4 ms·
No concurrency? asyncio is great for I/O bound network stuff!
by aserafini 6y ago
No concurrency? asyncio is great for I/O bound network stuff!
- colonwqbang 6y ago"No parallelism" is probably what was meant.
- dragonwriter 6y ago> "No parallelism" is probably what was meant. Which is still wrong, of course, but "no in-process (or in-single-runtime-instance) parallelism" would be correct, as would "forking inconvenient parallelism".
- colonwqbang 6y agoPosix fork() doesn't really count, if that's what you mean...
- dragonwriter 6y agoWhy doesn't Python's multiprocessing module (which uses fork by default on Unix) count? It literally exists for parallelism.
- int_19h 6y agoIt doesn't use fork() on macOS anymore, because some of Apple's own APIs get broken by its use. Pretty much any app that uses both fork and threads, has to jump through many hoops to make the two work together well. And this applies to all the libraries that it uses, directly or indirectly - if any library spawns a thread and does some locking in it, you get all kinds of hard-to-debug deadlocks if you try to fork. So unless you have very good perf reasons to need fork, I would strongly recommend multiprocessing.set_start_method("spawn") on all platforms. No obscure bugs, and it'll also behave the same everywhere, so things will be more portable. Code using multiprocessing that's written to rely on fork semantics can be very difficult to port later.

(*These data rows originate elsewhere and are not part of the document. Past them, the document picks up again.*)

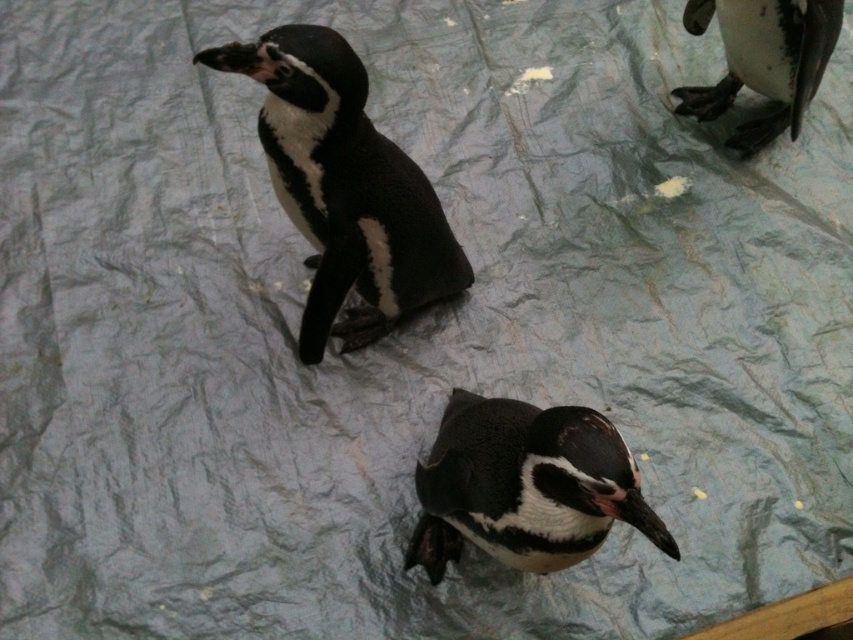 Can you confirm if black matte penguin at upper center is thinner than black glossy penguin at upper right?

No, black matte penguin at upper center is not thinner than black glossy penguin at upper right.

Is point (326, 202) positioned in front of point (799, 113)?

Yes.

The height and width of the screenshot is (640, 853). Identify the location of black matte penguin at upper center. (344, 188).

Who is positioned more to the left, black matte penguin at center or black glossy penguin at upper right?

From the viewer's perspective, black matte penguin at center appears more on the left side.

Does black matte penguin at center appear on the right side of black glossy penguin at upper right?

In fact, black matte penguin at center is to the left of black glossy penguin at upper right.

Identify the location of black matte penguin at center. This screenshot has width=853, height=640. (525, 486).

Image resolution: width=853 pixels, height=640 pixels. In order to click on black matte penguin at center in this screenshot , I will do `click(525, 486)`.

From the picture: Does black matte penguin at upper center have a greater width compared to black matte penguin at center?

Yes.

Who is positioned more to the left, black matte penguin at upper center or black matte penguin at center?

Positioned to the left is black matte penguin at upper center.

Is point (265, 61) farther from viewer compared to point (433, 547)?

No, it is not.

In order to click on black matte penguin at upper center in this screenshot , I will do `click(344, 188)`.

- guenthert 6y agoYou wouldn't fork() for performance, but for security reasons.
- deleted 6y ago[deleted]
- colonwqbang 6y agoIt's understood that you can have "parallelism" by running two copies of your program using basic system facilities like fork(), or even by buying several computers and running one instance of your program on each of them. That's not what is meant by a language "supporting parallelism". If it was, then every language ever designed supports parallelism and so the term is meaningless. To claim that a language "supports parallelism", it has to do something more to facilitate parallel programming. I would say that parallel threads of computation with shared memory and system resources is the bare minimum. You can go the extra mile and support transactional memory or other "nice" abstractions which make parallel programming easier. Saying that Python support parallelism because it has a fork() wrapper is like saying that Posix shell is a strongly typed language because it has strings and string is a type.

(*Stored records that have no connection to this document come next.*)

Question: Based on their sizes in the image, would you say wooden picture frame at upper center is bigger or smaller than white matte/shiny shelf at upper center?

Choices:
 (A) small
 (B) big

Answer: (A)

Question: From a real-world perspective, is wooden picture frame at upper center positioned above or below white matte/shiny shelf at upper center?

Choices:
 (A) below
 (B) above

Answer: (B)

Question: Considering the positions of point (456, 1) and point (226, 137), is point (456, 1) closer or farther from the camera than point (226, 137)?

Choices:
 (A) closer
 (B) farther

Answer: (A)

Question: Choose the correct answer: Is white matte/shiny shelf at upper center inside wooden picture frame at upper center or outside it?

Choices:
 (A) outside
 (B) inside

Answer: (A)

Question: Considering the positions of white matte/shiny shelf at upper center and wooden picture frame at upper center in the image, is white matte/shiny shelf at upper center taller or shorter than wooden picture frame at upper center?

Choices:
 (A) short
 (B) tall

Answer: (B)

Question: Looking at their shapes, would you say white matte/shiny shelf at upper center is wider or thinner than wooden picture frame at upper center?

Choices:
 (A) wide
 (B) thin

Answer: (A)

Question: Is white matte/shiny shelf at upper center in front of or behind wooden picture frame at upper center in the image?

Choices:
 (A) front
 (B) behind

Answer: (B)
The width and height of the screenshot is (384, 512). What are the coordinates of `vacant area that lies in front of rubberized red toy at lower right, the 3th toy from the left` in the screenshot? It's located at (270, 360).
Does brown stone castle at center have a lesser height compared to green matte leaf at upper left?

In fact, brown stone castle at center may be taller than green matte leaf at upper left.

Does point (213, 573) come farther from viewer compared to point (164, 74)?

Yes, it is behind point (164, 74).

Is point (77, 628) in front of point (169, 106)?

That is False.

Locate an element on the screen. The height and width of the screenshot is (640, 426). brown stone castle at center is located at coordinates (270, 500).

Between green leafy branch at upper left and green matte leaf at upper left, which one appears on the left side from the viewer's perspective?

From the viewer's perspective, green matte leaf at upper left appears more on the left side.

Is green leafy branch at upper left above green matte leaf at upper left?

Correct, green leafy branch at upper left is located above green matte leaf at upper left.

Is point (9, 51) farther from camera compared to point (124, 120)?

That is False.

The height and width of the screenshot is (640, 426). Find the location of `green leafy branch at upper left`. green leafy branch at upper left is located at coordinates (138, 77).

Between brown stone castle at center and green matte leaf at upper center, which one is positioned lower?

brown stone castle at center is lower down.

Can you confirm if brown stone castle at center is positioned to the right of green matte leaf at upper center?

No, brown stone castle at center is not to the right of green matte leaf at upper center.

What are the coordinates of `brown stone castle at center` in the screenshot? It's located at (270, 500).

- FartyMcFarter 6y agoIt's not wrong. If running two processes counts as parallelism, then everything does parallelism, and it becomes pointless to talk about it.
- xapata 6y agoThen one should talk about how convenient the related abstractions are. I like the concurrent.futures library.

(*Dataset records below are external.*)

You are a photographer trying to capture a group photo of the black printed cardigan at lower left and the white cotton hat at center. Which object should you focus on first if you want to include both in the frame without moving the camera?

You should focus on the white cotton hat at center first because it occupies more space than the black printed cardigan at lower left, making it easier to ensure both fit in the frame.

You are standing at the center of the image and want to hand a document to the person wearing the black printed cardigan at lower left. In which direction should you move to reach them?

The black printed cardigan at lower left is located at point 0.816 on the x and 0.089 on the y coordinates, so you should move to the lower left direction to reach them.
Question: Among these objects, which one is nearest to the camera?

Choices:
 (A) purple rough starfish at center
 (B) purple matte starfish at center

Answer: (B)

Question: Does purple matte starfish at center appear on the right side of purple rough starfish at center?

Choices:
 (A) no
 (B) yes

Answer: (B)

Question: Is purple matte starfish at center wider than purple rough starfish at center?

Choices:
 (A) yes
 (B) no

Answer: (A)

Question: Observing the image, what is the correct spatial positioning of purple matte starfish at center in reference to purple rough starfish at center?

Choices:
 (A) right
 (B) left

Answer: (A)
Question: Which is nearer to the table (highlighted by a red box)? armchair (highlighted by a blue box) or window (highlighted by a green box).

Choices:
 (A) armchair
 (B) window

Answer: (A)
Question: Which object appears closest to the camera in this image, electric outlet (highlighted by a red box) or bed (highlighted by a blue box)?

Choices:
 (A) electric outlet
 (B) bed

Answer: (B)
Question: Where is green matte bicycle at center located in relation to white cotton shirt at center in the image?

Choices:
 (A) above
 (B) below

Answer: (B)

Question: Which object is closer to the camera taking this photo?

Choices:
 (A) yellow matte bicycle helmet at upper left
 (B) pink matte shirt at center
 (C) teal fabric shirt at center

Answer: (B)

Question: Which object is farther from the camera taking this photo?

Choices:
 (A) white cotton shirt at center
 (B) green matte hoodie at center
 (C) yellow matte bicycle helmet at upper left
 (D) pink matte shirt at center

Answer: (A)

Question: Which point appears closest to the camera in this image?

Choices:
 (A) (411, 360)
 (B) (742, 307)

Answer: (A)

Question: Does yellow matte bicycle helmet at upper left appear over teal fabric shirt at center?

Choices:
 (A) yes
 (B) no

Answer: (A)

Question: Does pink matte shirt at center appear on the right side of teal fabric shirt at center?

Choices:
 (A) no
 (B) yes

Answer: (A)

- colonwqbang 6y agoConcurrency is not the same as parallelism. Python has good concurrency support, I agree. Python (C Python) does not support parallelism however due to its Big Interpreter Lock which actively prevents any parallelism in Python code. This was probably a conscious design decision on the part of C Python implementers and perhaps a good one. But we should not claim that Python is something which (actively and by design) it's not.
- xapata 6y agoI use `concurrent.futures.ProcessPoolExecutor` fairly often. I handle inter-process communication usually through a database or message queue, expecting that someday I'll want to go clustered instead of just single-machine multiprocessing. I've been burned by implementing multithreading and then needing to overhaul to clustered enough times to stop doing it.